Lack of iron reduces the brain's oxygen supply. Iron deficiency also hinders the production of neurotransmitters, the chemicals used for communication between nerve cells in the brain. Symptoms of iron deficiency include irritability, inability to concentrate and memory loss. Lack of iron in the thalamus, a section of the brain, may contribute to attention deficit hyperactivity disorder, according to a study published last year in the World Journal of Biological Psychiatry.
The amino acid tryptophan relates to several brain functions such as sleep, sensitivity to pain and the control of mood. An experiment published in Psychopharmacology found that lack of tryptophan decreased people's ability to determine if others' facial expressions were fearful, happy, sad, or disgusted.
The human body can't produce its own tryptophan. The amino acid must be eaten. Eggs contain high levels of tryptophan.
On an episode of the Simpsons, a spoof of 1950s educational films explored what the world would be like without zinc. “Come back, zinc!” cried the young man trapped in a world without telephones, car batteries, hand guns and many other things made of zinc.
Even the brain depends on zinc. Zinc plays a role in communication between neurons and the internal functioning of nerve cells, and improper levels of zinc may play a role in the death of neurons associated with stroke, epilepsy and Alzheimer's disease according to a study in the Journal of Neuroscience. Oysters contain large amount of zinc. Vegetarians can get their zinc from wheat.
Beef provides the highest concentration of B12 in foods Americans commonly eat, according to the USDA.
A study in Neurology found that lack of B12 may correlate to smaller brain volume. Deficiency in vitamin B12 also relates to neurological disorders, mental disturbances and blood chemistry alterations. B12 deficiency must be caught early to avoid irreversible damage to the nervous system. Symptoms of deficiency include memory loss, pain and abnormal sensations at limb extremities.
A student plays after school on a jungle gym.
Getting outside of the library helps a student's brain by allowing their skin to synthesize vitamin D from sunlight. Vitamin D protects the neurons of the hippocampus, the region of the brain involved in the formation of memories. Vitamin D also affects the transport of glucose to the brain, which is important for providing energy to the hungry brain.
Blossoming Almond Tree
Almonds contain a rich dietary dose of vitamin E. This vitamin protects against some of the effects of aging in the brain. Vitamin E also plays a role in cognition, the mental processes involved in attention, memory, learning and other mental functions.
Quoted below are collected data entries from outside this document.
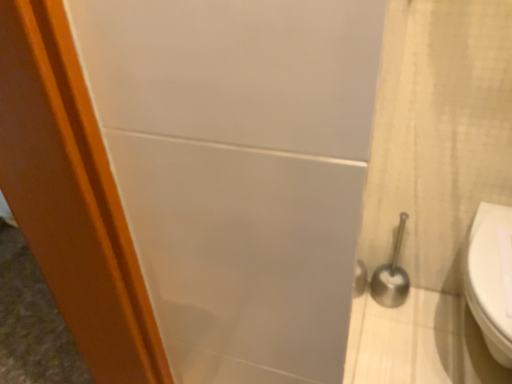 Question: Does white glossy toilet at right have a greater width compared to satin silver toilet brush at right?

Choices:
 (A) yes
 (B) no

Answer: (A)

Question: Does white glossy toilet at right have a smaller size compared to satin silver toilet brush at right?

Choices:
 (A) no
 (B) yes

Answer: (A)

Question: Is white glossy toilet at right not inside satin silver toilet brush at right?

Choices:
 (A) yes
 (B) no

Answer: (A)

Question: Is white glossy toilet at right to the right of satin silver toilet brush at right from the viewer's perspective?

Choices:
 (A) yes
 (B) no

Answer: (A)

Question: From a real-world perspective, does white glossy toilet at right sit lower than satin silver toilet brush at right?

Choices:
 (A) no
 (B) yes

Answer: (A)

Question: From the image's perspective, is white glossy toilet at right above satin silver toilet brush at right?

Choices:
 (A) yes
 (B) no

Answer: (B)

Question: Can you confirm if satin silver toilet brush at right is thinner than white glossy toilet at right?

Choices:
 (A) no
 (B) yes

Answer: (B)

Question: Considering the relative sizes of satin silver toilet brush at right and white glossy toilet at right in the image provided, is satin silver toilet brush at right smaller than white glossy toilet at right?

Choices:
 (A) yes
 (B) no

Answer: (A)

Question: Considering the relative sizes of satin silver toilet brush at right and white glossy toilet at right in the image provided, is satin silver toilet brush at right wider than white glossy toilet at right?

Choices:
 (A) no
 (B) yes

Answer: (A)

Question: Is satin silver toilet brush at right directly adjacent to white glossy toilet at right?

Choices:
 (A) no
 (B) yes

Answer: (A)

Question: From the image's perspective, would you say satin silver toilet brush at right is positioned over white glossy toilet at right?

Choices:
 (A) yes
 (B) no

Answer: (A)

Question: From a real-world perspective, is satin silver toilet brush at right positioned under white glossy toilet at right based on gravity?

Choices:
 (A) yes
 (B) no

Answer: (A)

Question: Is white glossy toilet at right spatially inside satin silver toilet brush at right, or outside of it?

Choices:
 (A) outside
 (B) inside

Answer: (A) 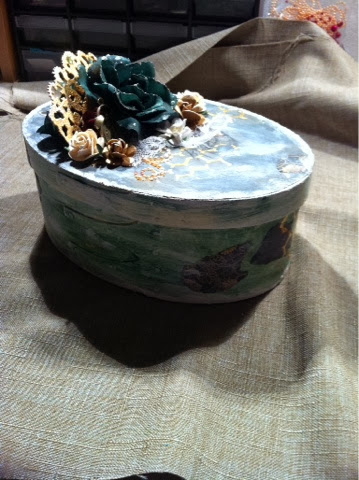 The image size is (359, 480). I want to click on fabric, so 340,214. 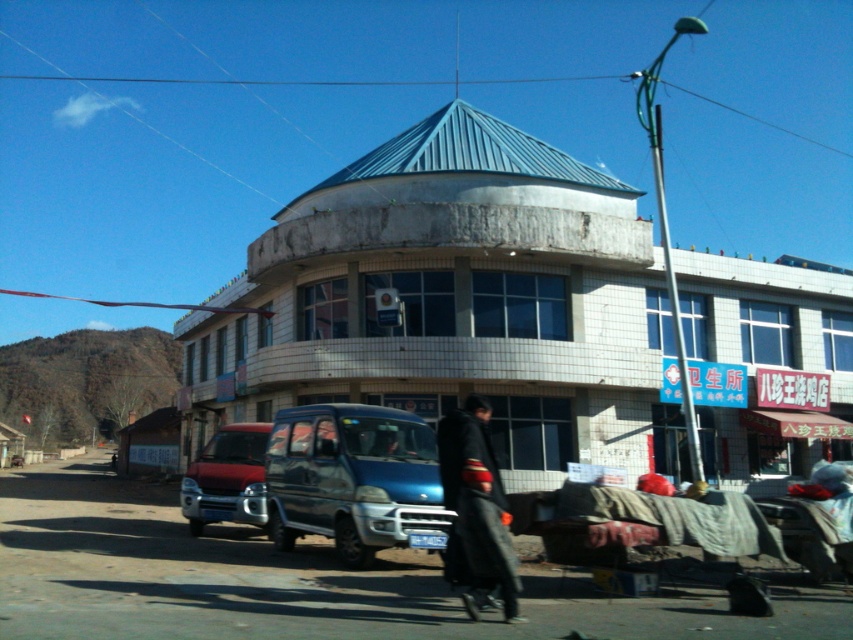 Based on the photo, you are a pedestrian standing on the sidewalk and want to cross the road to reach the teal roof building. The blue metallic van at center and the matte red van at center are parked on the road. Which van do you need to go around to safely reach the building?

The blue metallic van at center is located above the matte red van at center, so you should go around the blue metallic van at center to safely reach the teal roof building. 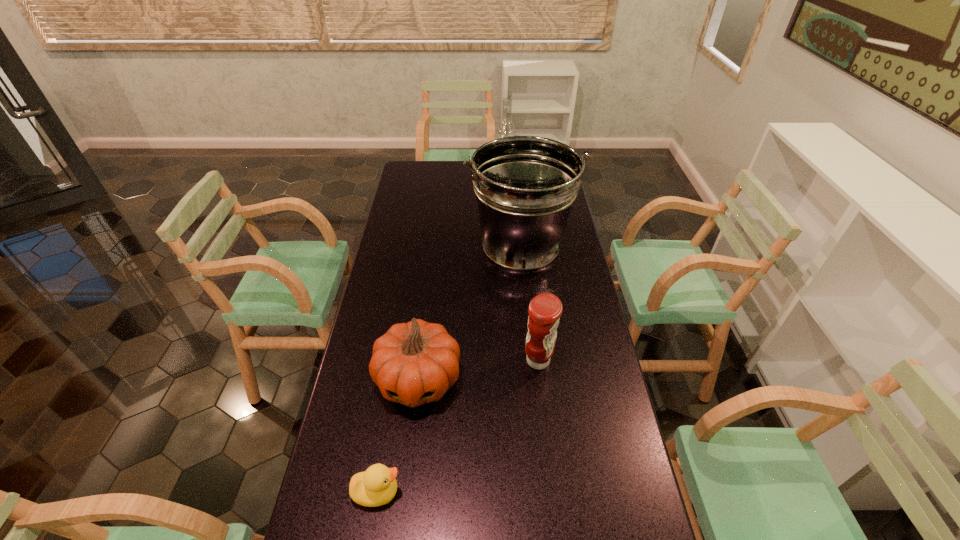 This screenshot has height=540, width=960. Find the location of `bucket`. bucket is located at coordinates (525, 186).

Image resolution: width=960 pixels, height=540 pixels. What are the coordinates of `the farthest object` in the screenshot? It's located at (506, 128).

You are a GUI agent. You are given a task and a screenshot of the screen. Output one action in this format:
    pyautogui.click(x=<x>, y=<y>)
    Task: Click on the condiment
    
    Given the screenshot: What is the action you would take?
    pyautogui.click(x=545, y=310)

This screenshot has height=540, width=960. What are the coordinates of `the second shortest object` in the screenshot? It's located at (414, 363).

Where is `duckling`? Image resolution: width=960 pixels, height=540 pixels. duckling is located at coordinates (376, 486).

The width and height of the screenshot is (960, 540). Identify the location of the shortest object. (376, 486).

Where is `vacant point located on the back of the bucket`? The width and height of the screenshot is (960, 540). vacant point located on the back of the bucket is located at coordinates (516, 208).

Image resolution: width=960 pixels, height=540 pixels. What are the coordinates of `vacant region located 0.320m on the front of the farthest object` in the screenshot? It's located at (508, 240).

The height and width of the screenshot is (540, 960). Identify the location of vacant point located on the front of the condiment. tap(552, 479).

The height and width of the screenshot is (540, 960). I want to click on vacant region located 0.150m on the face of the fourth tallest object, so click(x=407, y=474). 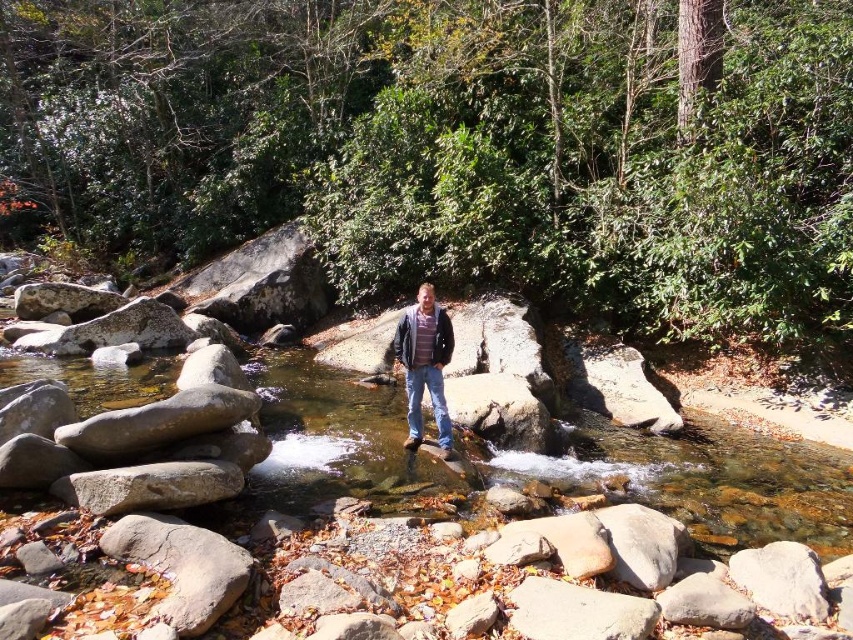 Is clear water stream at center positioned behind striped knit sweater at center?

No, clear water stream at center is in front of striped knit sweater at center.

Which is more to the right, clear water stream at center or striped knit sweater at center?

striped knit sweater at center is more to the right.

Locate an element on the screen. clear water stream at center is located at coordinates [x=705, y=481]. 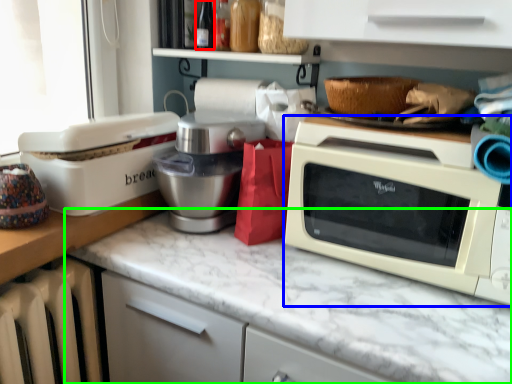 Question: Which is farther away from bottle (highlighted by a red box)? microwave oven (highlighted by a blue box) or countertop (highlighted by a green box)?

Choices:
 (A) microwave oven
 (B) countertop

Answer: (B) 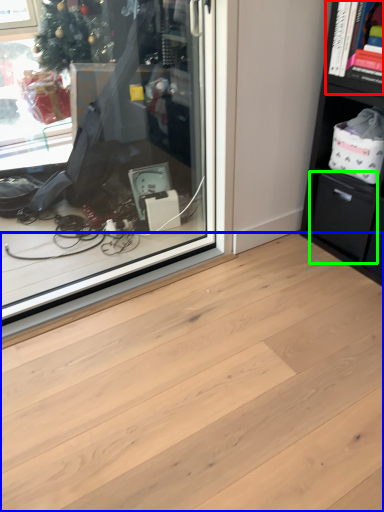 Question: Which is nearer to the cabinet (highlighted by a red box)? plank (highlighted by a blue box) or drawer (highlighted by a green box).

College football players take note: a study on lab rats suggested that vitamin E can prevent brain damage and learning disability after mild injuries to the brain. The journal Neurorehabilitation and Neural Repair published the results of that experiment.
Salt mounds in Salar de Uyuni, Bolivia.
Sprinkling some iodized salt on roasted pumpkin seeds, baked potatoes and other brain foods adds to their benefit.
The production of hormones in the thyroid depends on the element iodine. Iodine deficiency caused goiters in adults, a serious swelling of the thyroid gland. Unborn humans suffered an even worse fate from iodine deficiency. The term “cretin,” now used as an insult, originally referred to a person born after suffering from iodine deficiency and an inactive thyroid gland. People suffering from this condition were born with mental disabilities and physical stunting. Most salt now contains iodine to prevent the dangerous effects of deficiency.